Stored items:
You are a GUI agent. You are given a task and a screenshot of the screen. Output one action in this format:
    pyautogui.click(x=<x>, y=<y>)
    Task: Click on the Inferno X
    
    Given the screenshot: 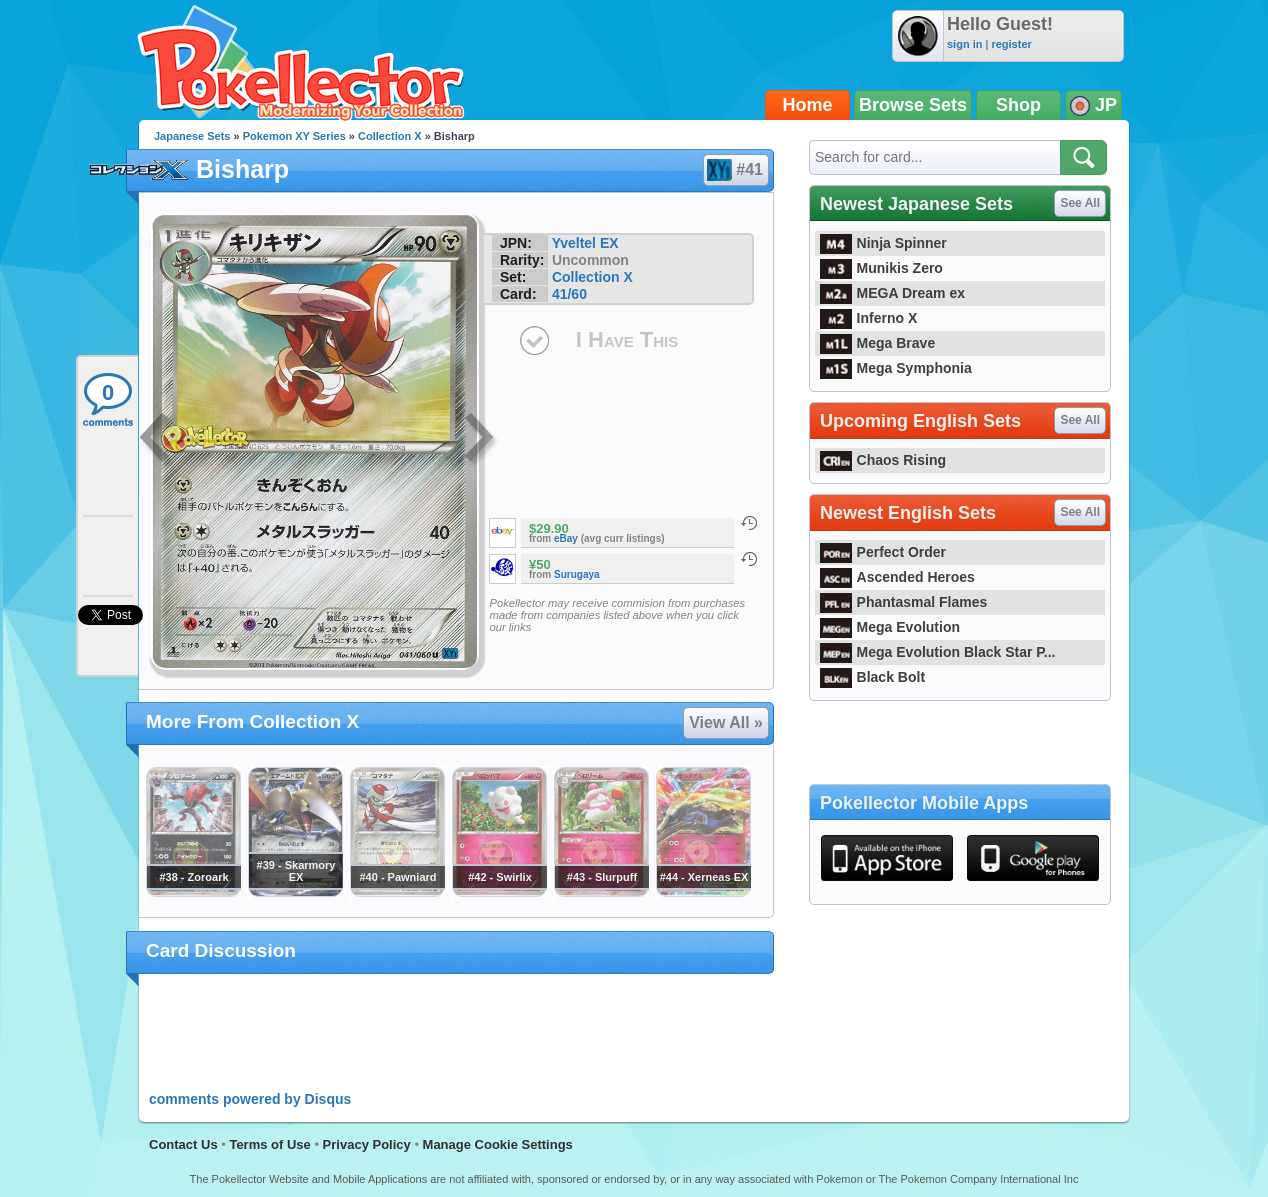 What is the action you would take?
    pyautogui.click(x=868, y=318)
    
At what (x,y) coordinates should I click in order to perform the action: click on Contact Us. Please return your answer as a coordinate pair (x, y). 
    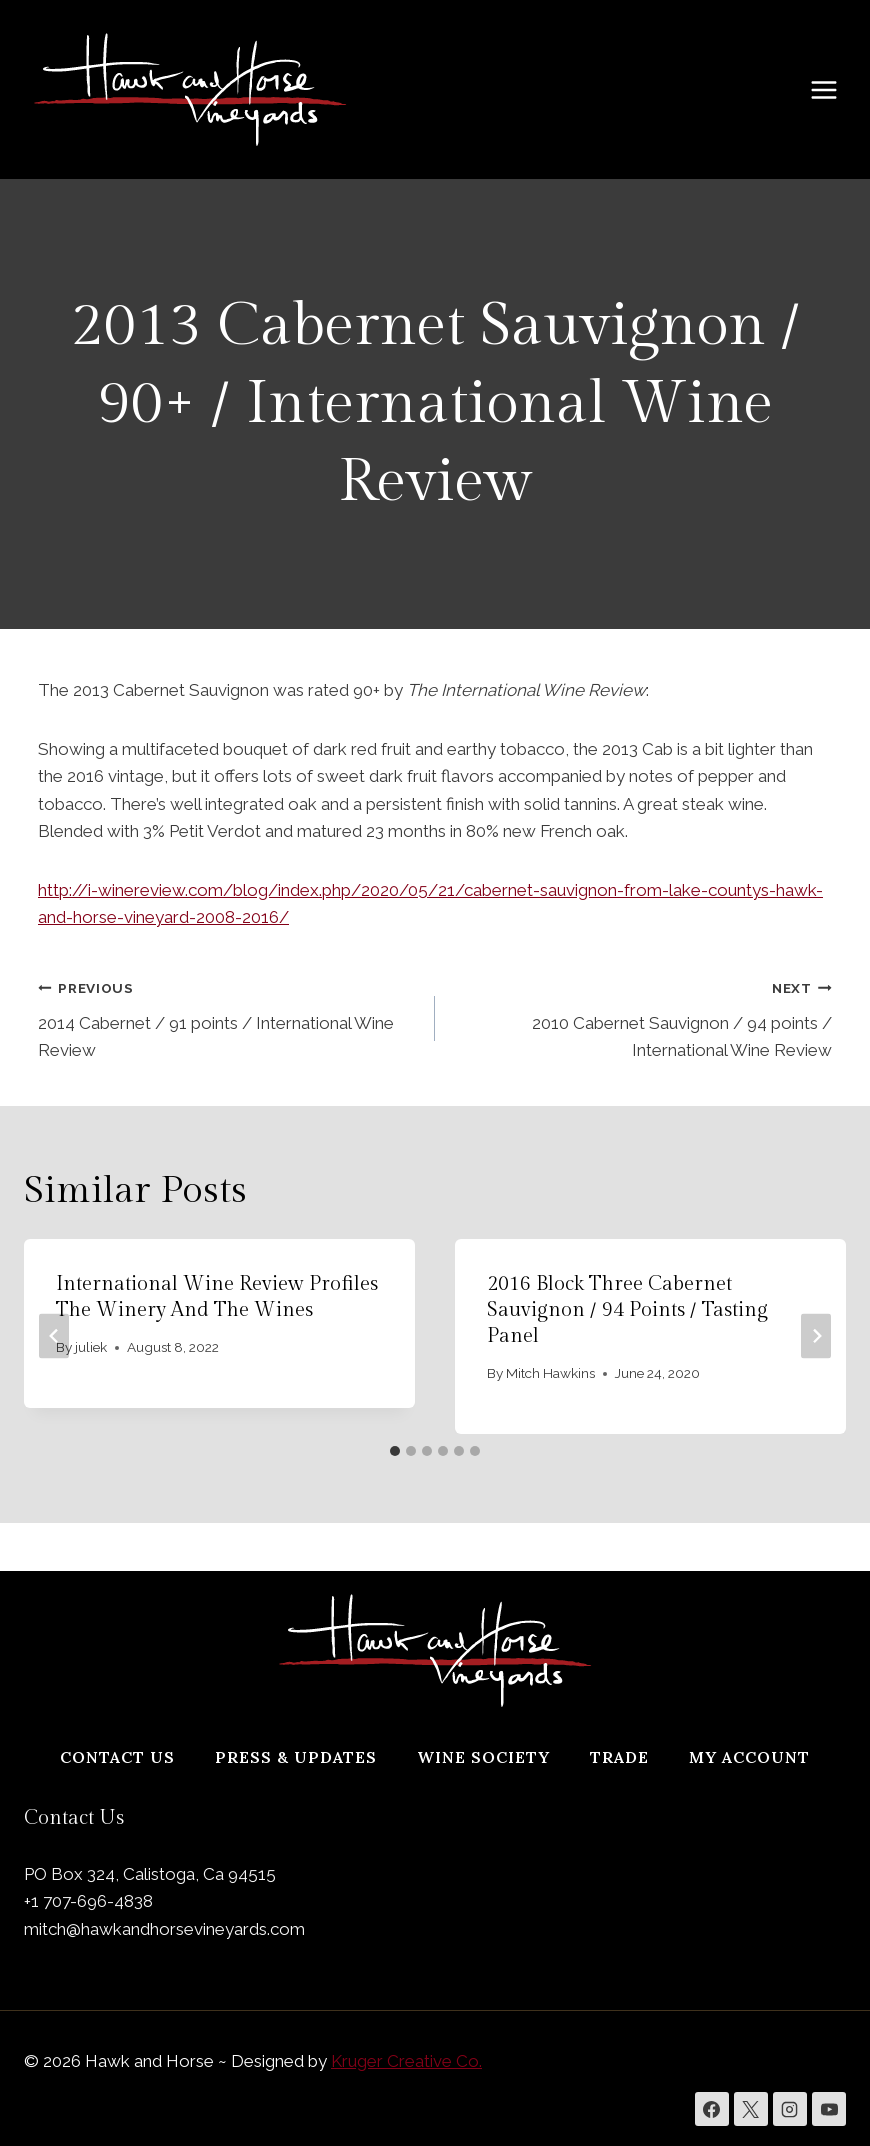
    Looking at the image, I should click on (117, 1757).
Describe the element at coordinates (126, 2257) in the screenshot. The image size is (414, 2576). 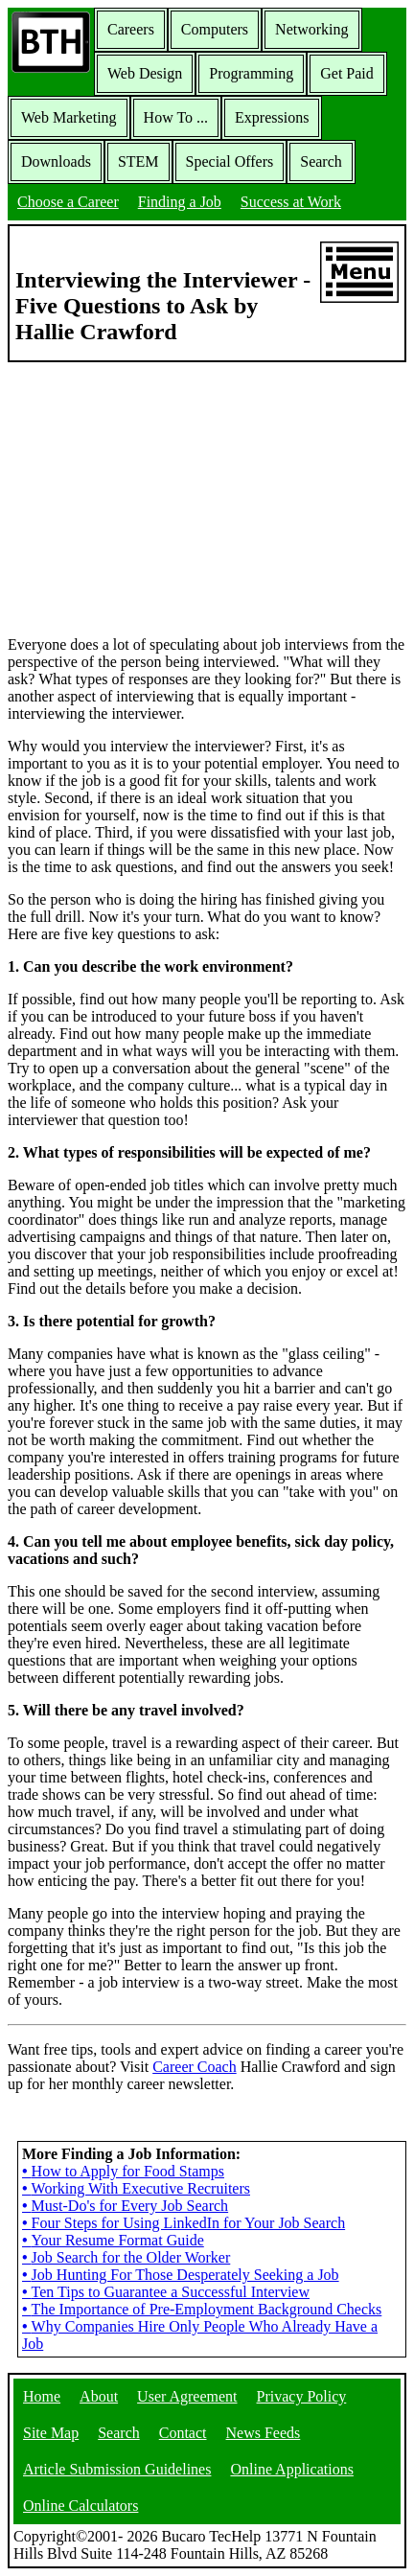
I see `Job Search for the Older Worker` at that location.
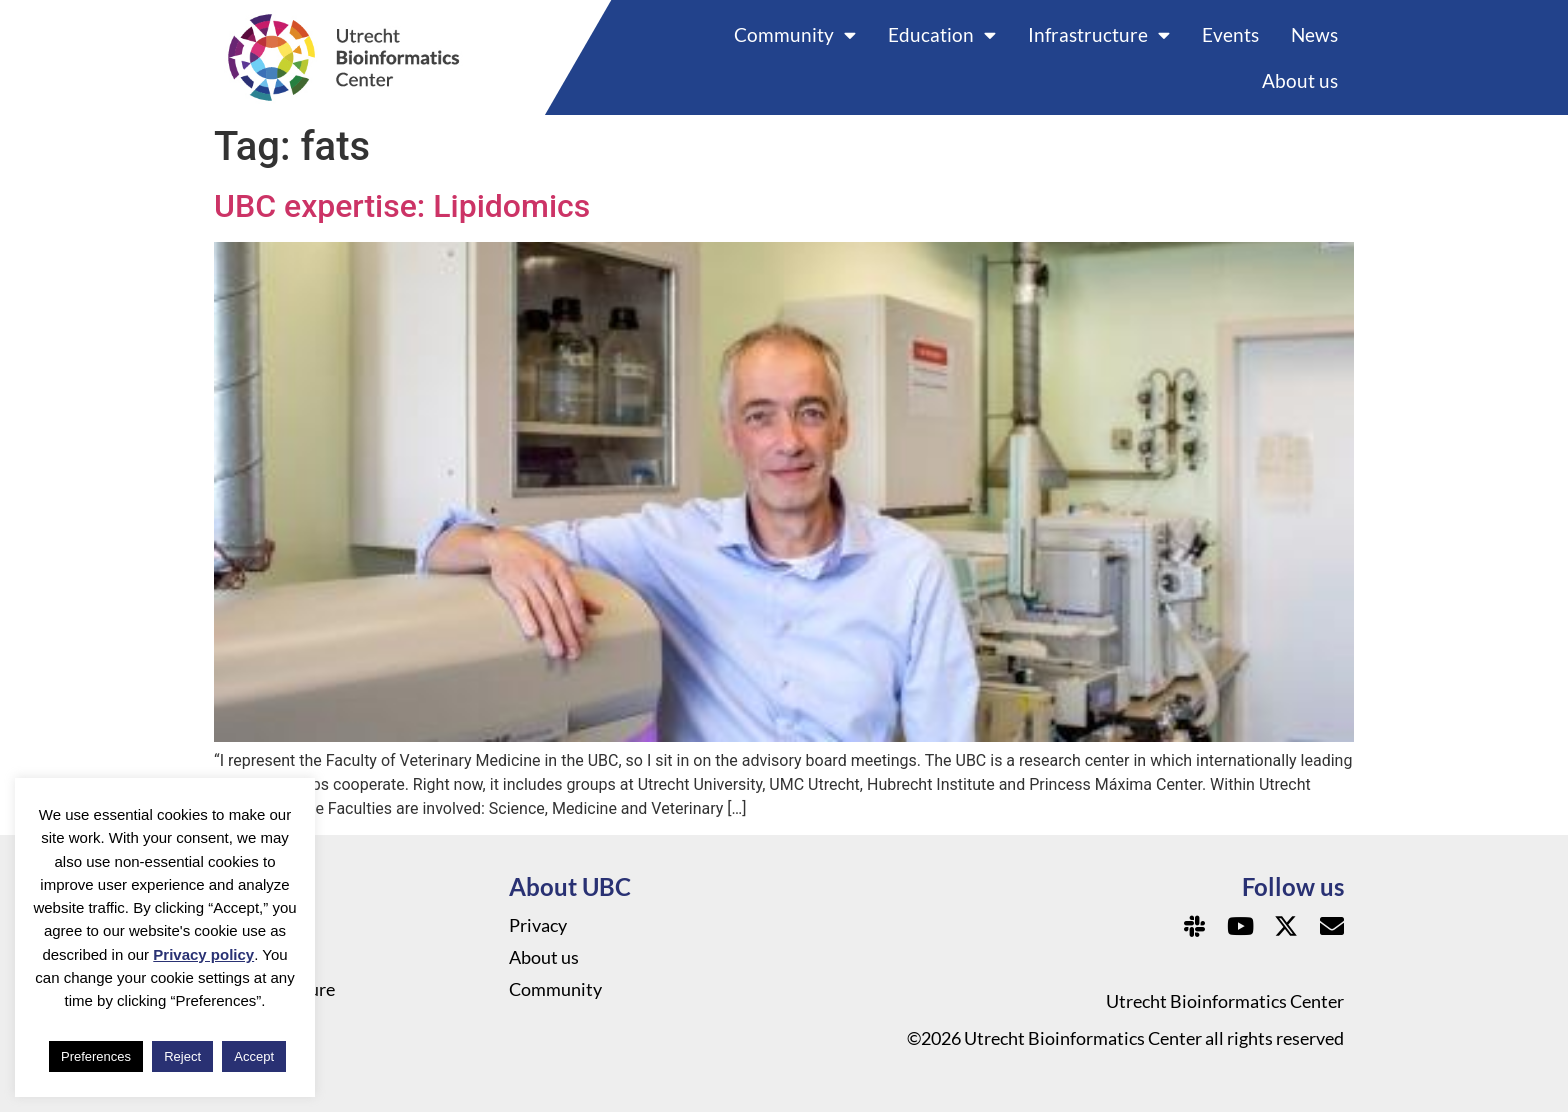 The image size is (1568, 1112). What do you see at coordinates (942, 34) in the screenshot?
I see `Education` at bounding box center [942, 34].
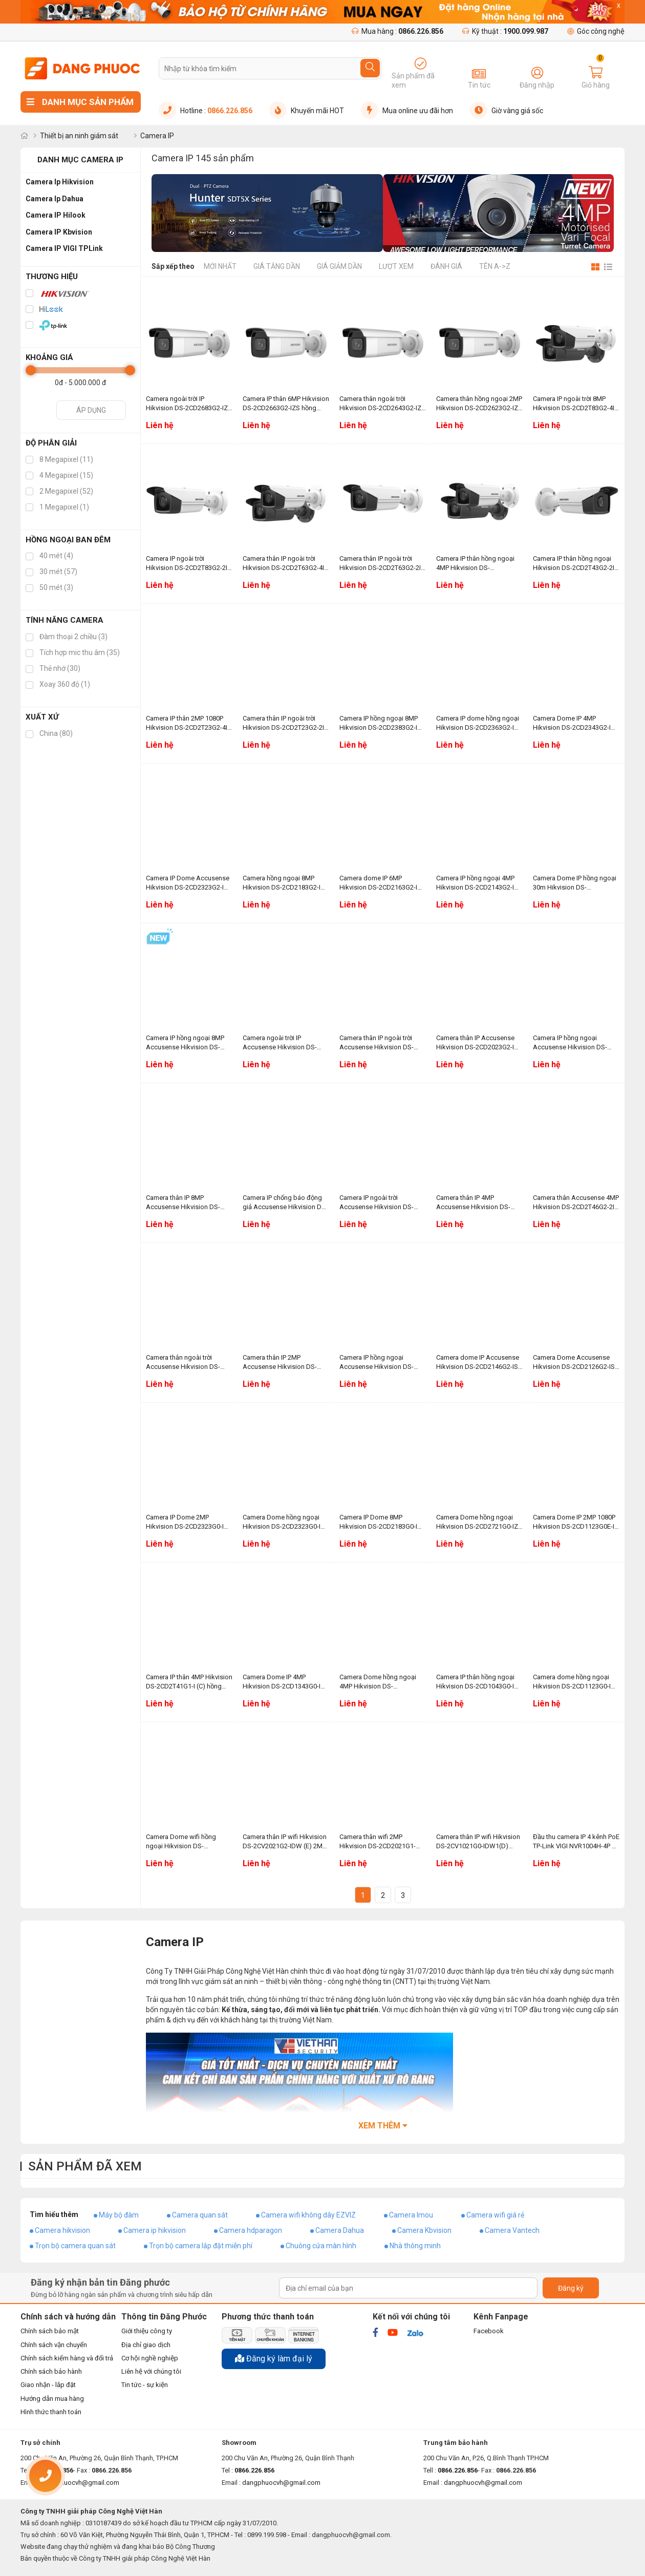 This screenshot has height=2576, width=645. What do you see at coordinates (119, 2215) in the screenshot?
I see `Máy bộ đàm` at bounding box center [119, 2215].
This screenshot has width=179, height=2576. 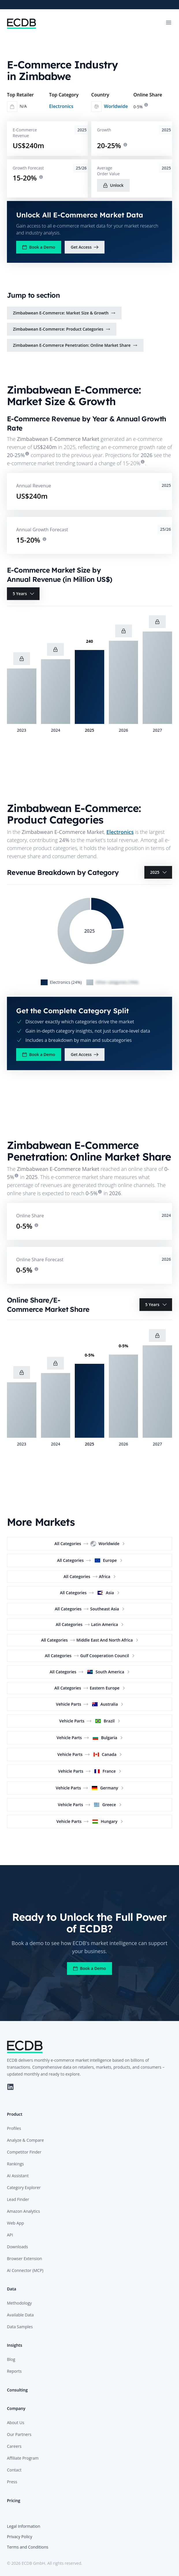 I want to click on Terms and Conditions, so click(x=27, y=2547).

:: Aim of the exercise ::
Up to and including the line with "Task: Click on the Inferno X", output every line of the records above exactly, starting from the first; output nothing else.

:: Exercise response ::
You are a GUI agent. You are given a task and a screenshot of the screen. Output one action in this format:
    pyautogui.click(x=<x>, y=<y>)
    Task: Click on the Inferno X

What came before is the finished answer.